Exercise goal: Read through the data and report every line in which the word "Terrifier" occurs.
"""
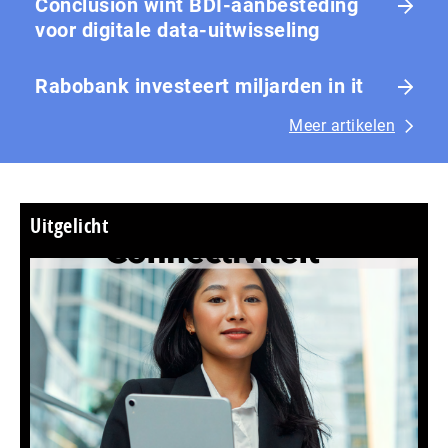
Conclusion wint BDI-aanbesteding
voor digitale data-uitwisseling
Rabobank investeert miljarden in it
Meer artikelen
Uitgelicht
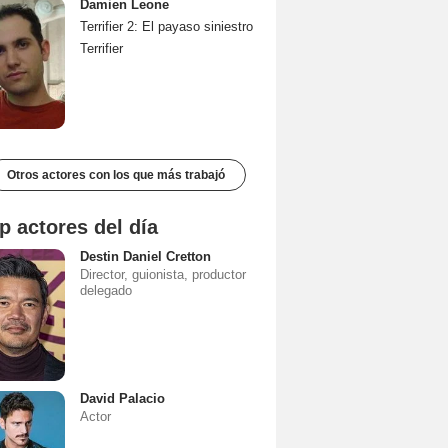
Damien Leone
Terrifier 2: El payaso siniestro
Terrifier
Otros actores con los que más trabajó
p actores del día
Destin Daniel Cretton
Director, guionista, productor
delegado
David Palacio
Actor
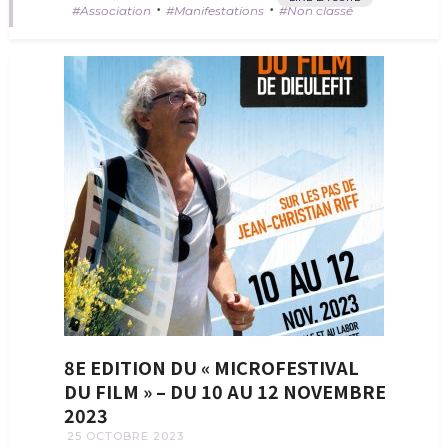
•
•
Association
Manifestations
Non classé
8E EDITION DU « MICROFESTIVAL
DU FILM » – DU 10 AU 12 NOVEMBRE
2023
25 OCTOBRE 2023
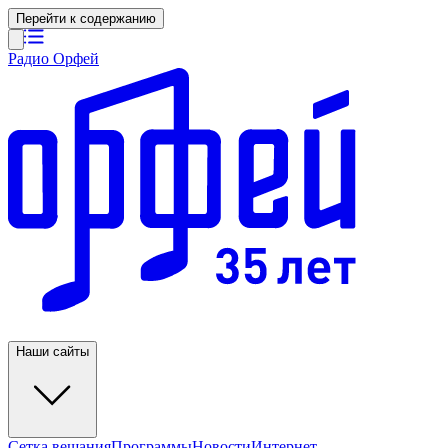
Перейти к содержанию
Радио Орфей
Наши сайты
Сетка вещания
Программы
Новости
Интернет-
"""
Solution to the exercise:
Terrifier 2: El payaso siniestro
Terrifier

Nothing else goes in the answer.